With parameters, it also works, only a tiny issue with error reporting.

prepstmt2 | PREPARE prepstmt2(bigint) AS SELECT * FROM pcachetest
WHERE q1 = $1; | {bigint}        | {bigint,bigint,bigint}
ERROR:  column "q1" does not exist at character 61
HINT:  Perhaps you meant to reference the column "pcachetest.x1".
STATEMENT:  execute prepstmt2(1);

I think "character 61" refer to "PREPARE prepstmt2(bigint) AS SELECT *
FROM pcachetest WHERE q1 = $1;"
so maybe the STATEMENT is slightly misleading.

Re: Support prepared statement invalidation when result types change

From

Konstantin Knizhnik

Date:

28 August 2023, 13:05:28


On 25.08.2023 8:57 PM, Jelte Fennema wrote:
> The cached plan for a prepared statements can get invalidated when DDL
> changes the tables used in the query, or when search_path changes. When
> this happens the prepared statement can still be executed, but it will
> be replanned in the new context. This means that the prepared statement
> will do something different e.g. in case of search_path changes it will
> select data from a completely different table. This won't throw an
> error, because it is considered the responsibility of the operator and
> query writers that the query will still do the intended thing.
>
> However, we would throw an error if the the result of the query is of a
> different type than it was before:
> ERROR: cached plan must not change result type
>
> This requirement was not documented anywhere and it
> can thus be a surprising error to hit. But it's actually not needed for
> this to be an error, as long as we send the correct RowDescription there
> does not have to be a problem for clients when the result types or
> column counts change.
>
> This patch starts to allow a prepared statement to continue to work even
> when the result type changes.
>
> Without this change all clients that automatically prepare queries as a
> performance optimization will need to handle or avoid the error somehow,
> often resulting in deallocating and re-preparing queries when its
> usually not necessary. With this change connection poolers can also
> safely prepare the same query only once on a connection and share this
> one prepared query across clients that prepared that exact same query.
>
> Some relevant previous discussions:
> [1]:
https://www.postgresql.org/message-id/flat/CAB%3DJe-GQOW7kU9Hn3AqP1vhaZg_wE9Lz6F4jSp-7cm9_M6DyVA%40mail.gmail.com
> [2]: https://stackoverflow.com/questions/2783813/postgres-error-cached-plan-must-not-change-result-type
> [3]: https://stackoverflow.com/questions/42119365/how-to-avoid-cached-plan-must-not-change-result-type-error
> [4]: https://github.com/pgjdbc/pgjdbc/pull/451
> [5]: https://github.com/pgbouncer/pgbouncer/pull/845#discussion_r1305295551
> [6]: https://github.com/jackc/pgx/issues/927
> [7]: https://elixirforum.com/t/postgrex-errors-with-cached-plan-must-not-change-result-type-during-migration/51235/2
> [8]: https://github.com/rails/rails/issues/12330


The following assignment of format is not corrects:

      /* Do nothing if portal won't return tuples */
      if (portal->tupDesc == NULL)
+    {
+        /*
+         * For SELECT like queries we delay filling in the tupDesc 
until after
+         * PortalRunUtility, because we don't know what rows an EXECUTE
+         * command will return.

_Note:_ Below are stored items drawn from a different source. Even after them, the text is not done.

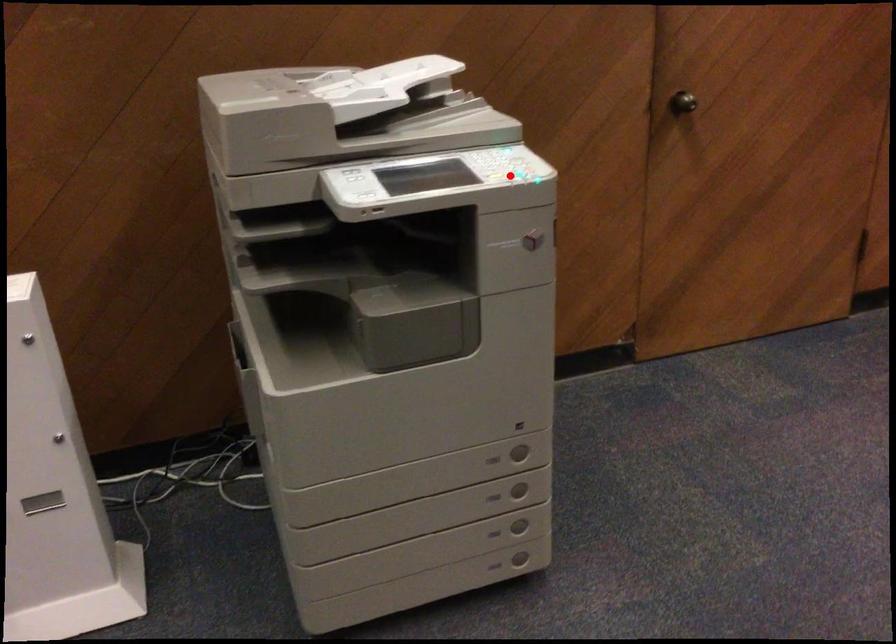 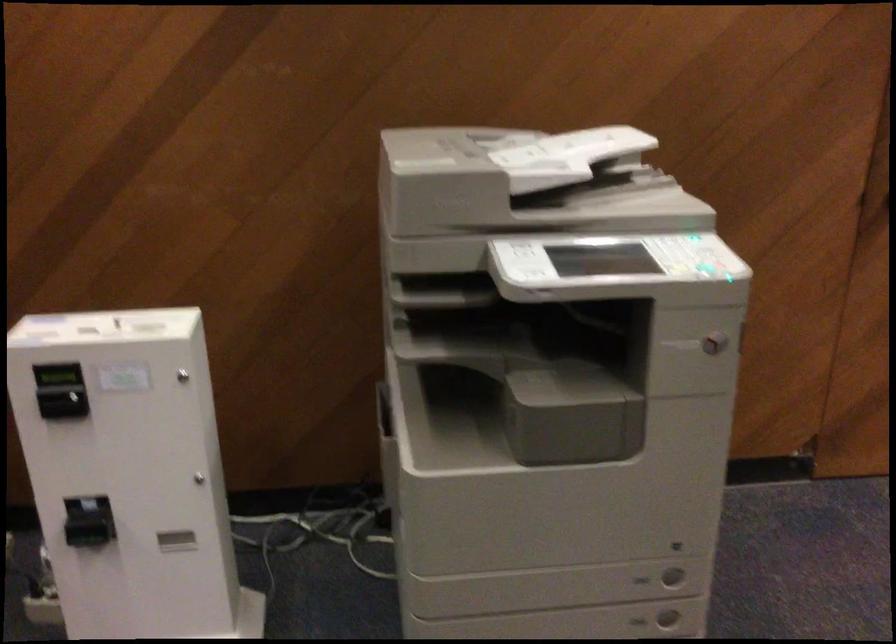 Question: I am providing you with two images of the same scene from different viewpoints. In image1, a red point is highlighted. Considering the same 3D point in image2, which of the following is correct?

Choices:
 (A) It is closer
 (B) It is farther

Answer: (A) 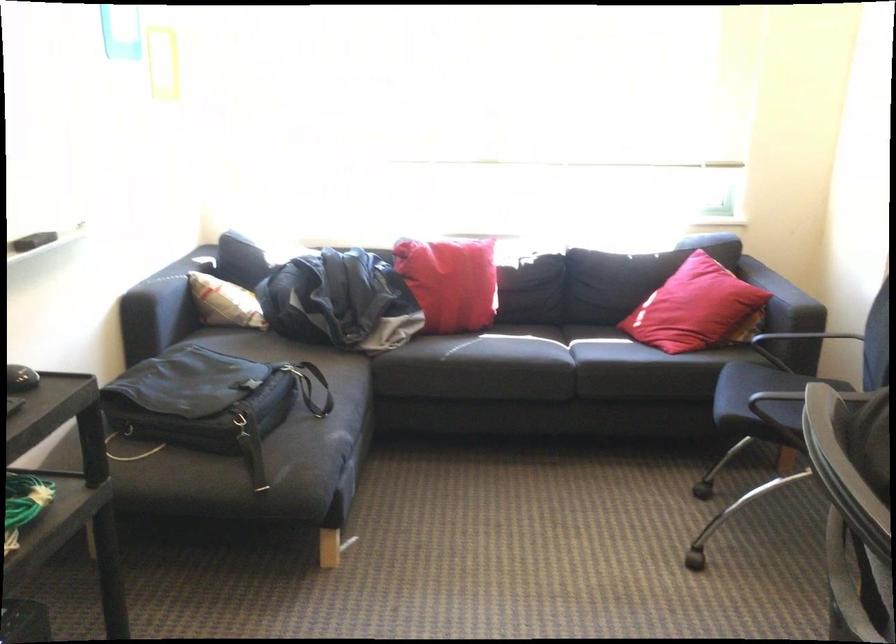 Identify the location of dark sofa armrest. The height and width of the screenshot is (644, 896). (782, 298). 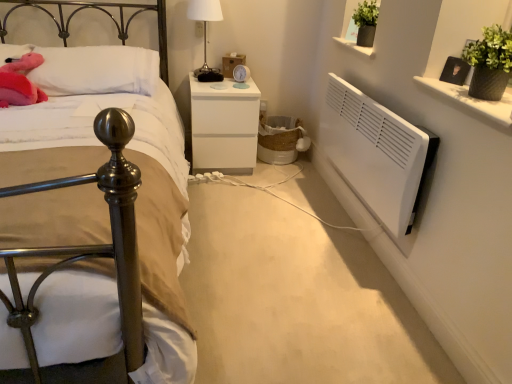 At what (x,y) coordinates should I click in order to perform the action: click on white glossy table lamp at upper center. Please return your answer as a coordinate pair (x, y). The width and height of the screenshot is (512, 384). Looking at the image, I should click on (205, 33).

What do you see at coordinates (20, 82) in the screenshot?
I see `fluffy pink plush at upper left` at bounding box center [20, 82].

Measure the distance between point (91,80) and camera.

Point (91,80) and camera are 7.39 feet apart.

This screenshot has height=384, width=512. What do you see at coordinates (96, 70) in the screenshot? I see `white soft pillow at upper left` at bounding box center [96, 70].

The image size is (512, 384). I want to click on white glossy vase at upper right, so click(x=473, y=100).

In order to click on white glossy table lamp at upper center in this screenshot , I will do `click(205, 33)`.

Considering the relative sizes of white soft pillow at upper left and fluffy pink plush at upper left in the image provided, is white soft pillow at upper left bigger than fluffy pink plush at upper left?

Yes.

Would you say white soft pillow at upper left is to the left or to the right of fluffy pink plush at upper left in the picture?

In the image, white soft pillow at upper left appears on the right side of fluffy pink plush at upper left.

From the image's perspective, is white soft pillow at upper left above or below fluffy pink plush at upper left?

white soft pillow at upper left is above fluffy pink plush at upper left.

Are white soft pillow at upper left and fluffy pink plush at upper left making contact?

No, white soft pillow at upper left is not making contact with fluffy pink plush at upper left.

Would you say white glossy vase at upper right is to the left or to the right of white soft pillow at upper left in the picture?

In the image, white glossy vase at upper right appears on the right side of white soft pillow at upper left.

In the scene shown: Between white glossy vase at upper right and white soft pillow at upper left, which one has smaller width?

Thinner between the two is white glossy vase at upper right.

Considering the relative sizes of white glossy vase at upper right and white soft pillow at upper left in the image provided, is white glossy vase at upper right bigger than white soft pillow at upper left?

No, white glossy vase at upper right is not bigger than white soft pillow at upper left.

Is white soft pillow at upper left further to camera compared to white glossy vase at upper right?

Yes, the depth of white soft pillow at upper left is greater than that of white glossy vase at upper right.

Does white soft pillow at upper left have a smaller size compared to white glossy vase at upper right?

No, white soft pillow at upper left is not smaller than white glossy vase at upper right.

Where is `window sill that appears below the white soft pillow at upper left (from the image's perspective)`? window sill that appears below the white soft pillow at upper left (from the image's perspective) is located at coordinates (473, 100).

Which is behind, point (444, 89) or point (24, 236)?

Positioned behind is point (444, 89).

Can you tell me how much white glossy vase at upper right and metallic bed at left differ in facing direction?

white glossy vase at upper right and metallic bed at left are facing 88 degrees away from each other.

Is white glossy vase at upper right completely or partially outside of metallic bed at left?

Yes, white glossy vase at upper right is not within metallic bed at left.

Does white glossy table lamp at upper center contain white glossy vase at upper right?

Actually, white glossy vase at upper right is outside white glossy table lamp at upper center.

From the image's perspective, which object appears higher, white glossy table lamp at upper center or white glossy vase at upper right?

white glossy table lamp at upper center.

I want to click on bedside lamp that is on the left side of white glossy vase at upper right, so click(x=205, y=33).

Does white glossy table lamp at upper center have a lesser height compared to white glossy vase at upper right?

In fact, white glossy table lamp at upper center may be taller than white glossy vase at upper right.

How different are the orientations of fluffy pink plush at upper left and metallic bed at left in degrees?

6.86 degrees.

Based on their positions, is fluffy pink plush at upper left located to the left or right of metallic bed at left?

Clearly, fluffy pink plush at upper left is on the left of metallic bed at left in the image.

Does fluffy pink plush at upper left have a greater width compared to metallic bed at left?

In fact, fluffy pink plush at upper left might be narrower than metallic bed at left.

In terms of height, does fluffy pink plush at upper left look taller or shorter compared to metallic bed at left?

fluffy pink plush at upper left is shorter than metallic bed at left.

How distant is white matte nightstand at center from white glossy vase at upper right?

The distance of white matte nightstand at center from white glossy vase at upper right is 4.13 feet.

From a real-world perspective, is white matte nightstand at center positioned above or below white glossy vase at upper right?

From a real-world perspective, white matte nightstand at center is physically below white glossy vase at upper right.

Consider the image. Is white matte nightstand at center oriented towards white glossy vase at upper right?

No, white matte nightstand at center is not facing towards white glossy vase at upper right.

Considering the relative sizes of white matte nightstand at center and white glossy vase at upper right in the image provided, is white matte nightstand at center smaller than white glossy vase at upper right?

Incorrect, white matte nightstand at center is not smaller in size than white glossy vase at upper right.

The image size is (512, 384). Find the location of `animal below the white soft pillow at upper left (from a real-world perspective)`. animal below the white soft pillow at upper left (from a real-world perspective) is located at coordinates (20, 82).

I want to click on pillow located behind the white glossy vase at upper right, so click(96, 70).

Estimate the real-world distances between objects in this image. Which object is closer to white soft pillow at upper left, white glossy vase at upper right or white matte nightstand at center?

Based on the image, white matte nightstand at center appears to be nearer to white soft pillow at upper left.

Based on their spatial positions, is white glossy table lamp at upper center or metallic bed at left closer to white matte nightstand at center?

white glossy table lamp at upper center.

When comparing their distances from white soft pillow at upper left, does white glossy table lamp at upper center or metallic bed at left seem further?

white glossy table lamp at upper center is positioned further to the anchor white soft pillow at upper left.

Considering their positions, is white glossy vase at upper right positioned further to fluffy pink plush at upper left than white glossy table lamp at upper center?

Based on the image, white glossy vase at upper right appears to be further to fluffy pink plush at upper left.

Based on their spatial positions, is metallic bed at left or white soft pillow at upper left closer to white glossy table lamp at upper center?

Based on the image, white soft pillow at upper left appears to be nearer to white glossy table lamp at upper center.

Based on their spatial positions, is fluffy pink plush at upper left or white matte nightstand at center closer to metallic bed at left?

fluffy pink plush at upper left is positioned closer to the anchor metallic bed at left.

Looking at the image, which one is located further to white soft pillow at upper left, white glossy table lamp at upper center or white matte nightstand at center?

white glossy table lamp at upper center.

Looking at the image, which one is located closer to white soft pillow at upper left, white glossy vase at upper right or fluffy pink plush at upper left?

fluffy pink plush at upper left.

At what (x,y) coordinates should I click in order to perform the action: click on pillow between metallic bed at left and white glossy vase at upper right from left to right. Please return your answer as a coordinate pair (x, y). The width and height of the screenshot is (512, 384). Looking at the image, I should click on (96, 70).

In order to click on bedside lamp between fluffy pink plush at upper left and white glossy vase at upper right in this screenshot , I will do `click(205, 33)`.

Find the location of `animal positioned between metallic bed at left and white soft pillow at upper left from near to far`. animal positioned between metallic bed at left and white soft pillow at upper left from near to far is located at coordinates (20, 82).

Identify the location of bedside lamp between white soft pillow at upper left and white glossy vase at upper right. The height and width of the screenshot is (384, 512). (205, 33). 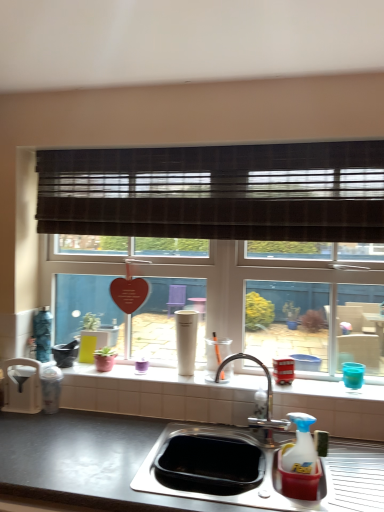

Because we delay setting tupDesc, we 
also need
+         * to delay setting formats. We do this in a pretty hacky way, by
+         * temporarily setting the portal formats to the passed in formats.
+         * Then once we fill in tupDesc, we call PortalSetResultFormat 
again
+         * with portal->formats to fill in the final formats value.
+         */
+        if (portal->strategy == PORTAL_UTIL_SELECT)
+            portal->formats = formats;
          return;


because it is create in other memory context:

postgres.c:
     /* Done storing stuff in portal's context */
     MemoryContextSwitchTo(oldContext);
     ...
      /* Get the result format codes */
     numRFormats = pq_getmsgint(input_message, 2);
     if (numRFormats > 0)
     {
         rformats = palloc_array(int16, numRFormats);
         for (int i = 0; i < numRFormats; i++)
             rformats[i] = pq_getmsgint(input_message, 2);
     }



It has to be copied as below:

     portal->formats = (int16 *)
         MemoryContextAlloc(portal->portalContext,
                            natts * sizeof(int16));
         memcpy(portal->formats, formats, natts * sizeof(int16));


or alternatively  MemoryContextSwitchTo(oldContext) should be moved 
after initialization of rformat

Re: Support prepared statement invalidation when result types change

From

Jelte Fennema

Date:

28 August 2023, 16:47:59

On Mon, 28 Aug 2023 at 15:05, Konstantin Knizhnik <knizhnik@garret.ru> wrote:
> The following assignment of format is not corrects:
>
> It has to be copied as below:
>
>      portal->formats = (int16 *)
>          MemoryContextAlloc(portal->portalContext,
>                             natts * sizeof(int16));
>          memcpy(portal->formats, formats, natts * sizeof(int16));

I attached a new version of the patch where I now did this. But I also
moved the code around quite a bit, since all this tupDesc/format
delaying is only needed for exec_simple_query. The original changes
actually broke some prepared statements that were using protocol level
Bind messages.

Attachment

Re: Support prepared statement invalidation when result types change

From

Jelte Fennema

Date:

28 August 2023, 16:51:02

On Mon, 28 Aug 2023 at 11:27, jian he <jian.universality@gmail.com> wrote:
> With parameters, it also works, only a tiny issue with error reporting.
>
> prepstmt2 | PREPARE prepstmt2(bigint) AS SELECT * FROM pcachetest
> WHERE q1 = $1; | {bigint}        | {bigint,bigint,bigint}
> ERROR:  column "q1" does not exist at character 61
> HINT:  Perhaps you meant to reference the column "pcachetest.x1".
> STATEMENT:  execute prepstmt2(1);
>
> I think "character 61" refer to "PREPARE prepstmt2(bigint) AS SELECT *
> FROM pcachetest WHERE q1 = $1;"
> so maybe the STATEMENT is slightly misleading.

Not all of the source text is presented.